An exact copy of all the data is the required output.

────────────────────

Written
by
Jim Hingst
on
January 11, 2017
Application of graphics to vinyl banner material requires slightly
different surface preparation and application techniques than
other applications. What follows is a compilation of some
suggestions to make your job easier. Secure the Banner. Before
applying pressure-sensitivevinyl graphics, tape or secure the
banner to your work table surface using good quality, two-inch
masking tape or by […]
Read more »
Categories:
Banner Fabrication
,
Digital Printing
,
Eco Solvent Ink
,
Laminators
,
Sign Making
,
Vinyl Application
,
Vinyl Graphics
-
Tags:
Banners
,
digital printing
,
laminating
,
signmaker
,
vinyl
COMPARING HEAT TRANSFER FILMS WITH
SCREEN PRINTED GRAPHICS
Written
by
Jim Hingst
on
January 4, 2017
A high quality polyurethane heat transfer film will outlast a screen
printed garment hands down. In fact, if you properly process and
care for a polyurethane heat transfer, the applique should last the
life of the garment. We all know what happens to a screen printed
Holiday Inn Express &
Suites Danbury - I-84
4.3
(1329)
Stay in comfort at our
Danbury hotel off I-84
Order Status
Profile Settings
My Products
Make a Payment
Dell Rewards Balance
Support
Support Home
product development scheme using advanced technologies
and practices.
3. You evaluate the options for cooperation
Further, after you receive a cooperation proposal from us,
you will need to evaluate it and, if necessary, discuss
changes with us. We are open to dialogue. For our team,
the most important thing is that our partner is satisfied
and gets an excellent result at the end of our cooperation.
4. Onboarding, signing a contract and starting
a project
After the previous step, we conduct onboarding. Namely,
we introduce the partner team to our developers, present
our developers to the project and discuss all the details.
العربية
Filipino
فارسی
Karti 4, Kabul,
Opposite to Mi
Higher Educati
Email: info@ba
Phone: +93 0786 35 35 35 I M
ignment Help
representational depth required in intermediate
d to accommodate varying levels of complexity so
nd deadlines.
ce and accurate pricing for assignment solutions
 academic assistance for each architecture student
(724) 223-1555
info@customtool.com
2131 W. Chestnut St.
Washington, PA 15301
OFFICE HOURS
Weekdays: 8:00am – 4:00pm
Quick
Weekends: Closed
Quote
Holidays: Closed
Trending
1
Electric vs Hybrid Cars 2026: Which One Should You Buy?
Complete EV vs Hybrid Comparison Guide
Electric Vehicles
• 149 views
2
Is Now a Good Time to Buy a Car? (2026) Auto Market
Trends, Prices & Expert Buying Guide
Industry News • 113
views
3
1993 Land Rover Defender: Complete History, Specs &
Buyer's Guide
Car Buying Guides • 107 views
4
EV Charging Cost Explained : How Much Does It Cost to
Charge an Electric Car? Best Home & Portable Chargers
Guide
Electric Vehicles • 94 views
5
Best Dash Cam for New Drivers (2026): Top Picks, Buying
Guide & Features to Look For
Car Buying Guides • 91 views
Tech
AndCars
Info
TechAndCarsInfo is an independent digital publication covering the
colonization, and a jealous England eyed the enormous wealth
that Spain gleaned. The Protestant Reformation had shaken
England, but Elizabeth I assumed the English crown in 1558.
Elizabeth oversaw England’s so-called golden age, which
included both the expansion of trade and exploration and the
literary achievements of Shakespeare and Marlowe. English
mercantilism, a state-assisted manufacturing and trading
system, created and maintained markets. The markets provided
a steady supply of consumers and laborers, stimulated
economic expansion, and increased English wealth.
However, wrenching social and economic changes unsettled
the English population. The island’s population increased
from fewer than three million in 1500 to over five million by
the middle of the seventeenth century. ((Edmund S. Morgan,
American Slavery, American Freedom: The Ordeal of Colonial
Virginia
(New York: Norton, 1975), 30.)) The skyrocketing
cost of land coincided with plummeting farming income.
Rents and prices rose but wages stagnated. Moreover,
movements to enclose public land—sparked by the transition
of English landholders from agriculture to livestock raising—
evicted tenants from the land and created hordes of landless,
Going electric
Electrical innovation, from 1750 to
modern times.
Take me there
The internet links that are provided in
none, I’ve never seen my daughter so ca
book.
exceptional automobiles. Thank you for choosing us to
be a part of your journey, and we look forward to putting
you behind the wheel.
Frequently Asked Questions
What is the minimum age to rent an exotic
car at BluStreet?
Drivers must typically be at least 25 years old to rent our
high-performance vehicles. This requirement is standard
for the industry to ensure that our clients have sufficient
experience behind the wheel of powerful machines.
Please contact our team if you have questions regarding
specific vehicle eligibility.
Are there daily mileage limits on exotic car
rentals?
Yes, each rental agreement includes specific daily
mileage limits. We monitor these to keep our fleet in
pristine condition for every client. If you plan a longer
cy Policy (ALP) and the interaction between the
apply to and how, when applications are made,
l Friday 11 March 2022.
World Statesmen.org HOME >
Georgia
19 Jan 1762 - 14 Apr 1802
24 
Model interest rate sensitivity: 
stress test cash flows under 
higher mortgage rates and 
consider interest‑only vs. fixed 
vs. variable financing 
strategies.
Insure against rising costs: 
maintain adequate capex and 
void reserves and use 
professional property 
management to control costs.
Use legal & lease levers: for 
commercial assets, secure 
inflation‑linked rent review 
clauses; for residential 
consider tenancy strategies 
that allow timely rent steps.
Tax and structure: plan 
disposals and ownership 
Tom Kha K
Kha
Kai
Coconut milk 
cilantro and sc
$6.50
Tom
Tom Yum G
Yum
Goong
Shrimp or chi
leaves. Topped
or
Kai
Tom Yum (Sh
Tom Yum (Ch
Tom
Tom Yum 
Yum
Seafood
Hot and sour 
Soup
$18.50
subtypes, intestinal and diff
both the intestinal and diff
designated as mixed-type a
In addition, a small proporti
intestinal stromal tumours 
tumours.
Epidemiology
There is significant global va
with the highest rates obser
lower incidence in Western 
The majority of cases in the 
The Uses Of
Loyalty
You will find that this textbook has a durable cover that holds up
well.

────────────────────

> Answer area
Written
by
Jim Hingst
on
January 11, 2017
Application of graphics to vinyl banner material requires slightly
different surface preparation and application techniques than
other applications. What follows is a compilation of some
suggestions to make your job easier. Secure the Banner. Before
applying pressure-sensitivevinyl graphics, tape or secure the
banner to your work table surface using good quality, two-inch
masking tape or by […]
Read more »
Categories:
Banner Fabrication
,
Digital Printing
,
Eco Solvent Ink
,
Laminators
,
Sign Making
,
Vinyl Application
,
Vinyl Graphics
-
Tags:
Banners
,
digital printing
,
laminating
,
signmaker
,
vinyl
COMPARING HEAT TRANSFER FILMS WITH
SCREEN PRINTED GRAPHICS
Written
by
Jim Hingst
on
January 4, 2017
A high quality polyurethane heat transfer film will outlast a screen
printed garment hands down. In fact, if you properly process and
care for a polyurethane heat transfer, the applique should last the
life of the garment. We all know what happens to a screen printed
Holiday Inn Express &
Suites Danbury - I-84
4.3
(1329)
Stay in comfort at our
Danbury hotel off I-84
Order Status
Profile Settings
My Products
Make a Payment
Dell Rewards Balance
Support
Support Home
product development scheme using advanced technologies
and practices.
3. You evaluate the options for cooperation
Further, after you receive a cooperation proposal from us,
you will need to evaluate it and, if necessary, discuss
changes with us. We are open to dialogue. For our team,
the most important thing is that our partner is satisfied
and gets an excellent result at the end of our cooperation.
4. Onboarding, signing a contract and starting
a project
After the previous step, we conduct onboarding. Namely,
we introduce the partner team to our developers, present
our developers to the project and discuss all the details.
العربية
Filipino
فارسی
Karti 4, Kabul,
Opposite to Mi
Higher Educati
Email: info@ba
Phone: +93 0786 35 35 35 I M
ignment Help
representational depth required in intermediate
d to accommodate varying levels of complexity so
nd deadlines.
ce and accurate pricing for assignment solutions
 academic assistance for each architecture student
(724) 223-1555
info@customtool.com
2131 W. Chestnut St.
Washington, PA 15301
OFFICE HOURS
Weekdays: 8:00am – 4:00pm
Quick
Weekends: Closed
Quote
Holidays: Closed
Trending
1
Electric vs Hybrid Cars 2026: Which One Should You Buy?
Complete EV vs Hybrid Comparison Guide
Electric Vehicles
• 149 views
2
Is Now a Good Time to Buy a Car? (2026) Auto Market
Trends, Prices & Expert Buying Guide
Industry News • 113
views
3
1993 Land Rover Defender: Complete History, Specs &
Buyer's Guide
Car Buying Guides • 107 views
4
EV Charging Cost Explained : How Much Does It Cost to
Charge an Electric Car? Best Home & Portable Chargers
Guide
Electric Vehicles • 94 views
5
Best Dash Cam for New Drivers (2026): Top Picks, Buying
Guide & Features to Look For
Car Buying Guides • 91 views
Tech
AndCars
Info
TechAndCarsInfo is an independent digital publication covering the
colonization, and a jealous England eyed the enormous wealth
that Spain gleaned. The Protestant Reformation had shaken
England, but Elizabeth I assumed the English crown in 1558.
Elizabeth oversaw England’s so-called golden age, which
included both the expansion of trade and exploration and the
literary achievements of Shakespeare and Marlowe. English
mercantilism, a state-assisted manufacturing and trading
system, created and maintained markets. The markets provided
a steady supply of consumers and laborers, stimulated
economic expansion, and increased English wealth.
However, wrenching social and economic changes unsettled
the English population. The island’s population increased
from fewer than three million in 1500 to over five million by
the middle of the seventeenth century. ((Edmund S. Morgan,
American Slavery, American Freedom: The Ordeal of Colonial
Virginia
(New York: Norton, 1975), 30.)) The skyrocketing
cost of land coincided with plummeting farming income.
Rents and prices rose but wages stagnated. Moreover,
movements to enclose public land—sparked by the transition
of English landholders from agriculture to livestock raising—
evicted tenants from the land and created hordes of landless,
Going electric
Electrical innovation, from 1750 to
modern times.
Take me there
The internet links that are provided in
none, I’ve never seen my daughter so ca
book.
exceptional automobiles. Thank you for choosing us to
be a part of your journey, and we look forward to putting
you behind the wheel.
Frequently Asked Questions
What is the minimum age to rent an exotic
car at BluStreet?
Drivers must typically be at least 25 years old to rent our
high-performance vehicles. This requirement is standard
for the industry to ensure that our clients have sufficient
experience behind the wheel of powerful machines.
Please contact our team if you have questions regarding
specific vehicle eligibility.
Are there daily mileage limits on exotic car
rentals?
Yes, each rental agreement includes specific daily
mileage limits. We monitor these to keep our fleet in
pristine condition for every client. If you plan a longer
cy Policy (ALP) and the interaction between the
apply to and how, when applications are made,
l Friday 11 March 2022.
World Statesmen.org HOME >
Georgia
19 Jan 1762 - 14 Apr 1802
24 
Model interest rate sensitivity: 
stress test cash flows under 
higher mortgage rates and 
consider interest‑only vs. fixed 
vs. variable financing 
strategies.
Insure against rising costs: 
maintain adequate capex and 
void reserves and use 
professional property 
management to control costs.
Use legal & lease levers: for 
commercial assets, secure 
inflation‑linked rent review 
clauses; for residential 
consider tenancy strategies 
that allow timely rent steps.
Tax and structure: plan 
disposals and ownership 
Tom Kha K
Kha
Kai
Coconut milk 
cilantro and sc
$6.50
Tom
Tom Yum G
Yum
Goong
Shrimp or chi
leaves. Topped
or
Kai
Tom Yum (Sh
Tom Yum (Ch
Tom
Tom Yum 
Yum
Seafood
Hot and sour 
Soup
$18.50
subtypes, intestinal and diff
both the intestinal and diff
designated as mixed-type a
In addition, a small proporti
intestinal stromal tumours 
tumours.
Epidemiology
There is significant global va
with the highest rates obser
lower incidence in Western 
The majority of cases in the 
The Uses Of
Loyalty
You will find that this textbook has a durable cover that holds up
well.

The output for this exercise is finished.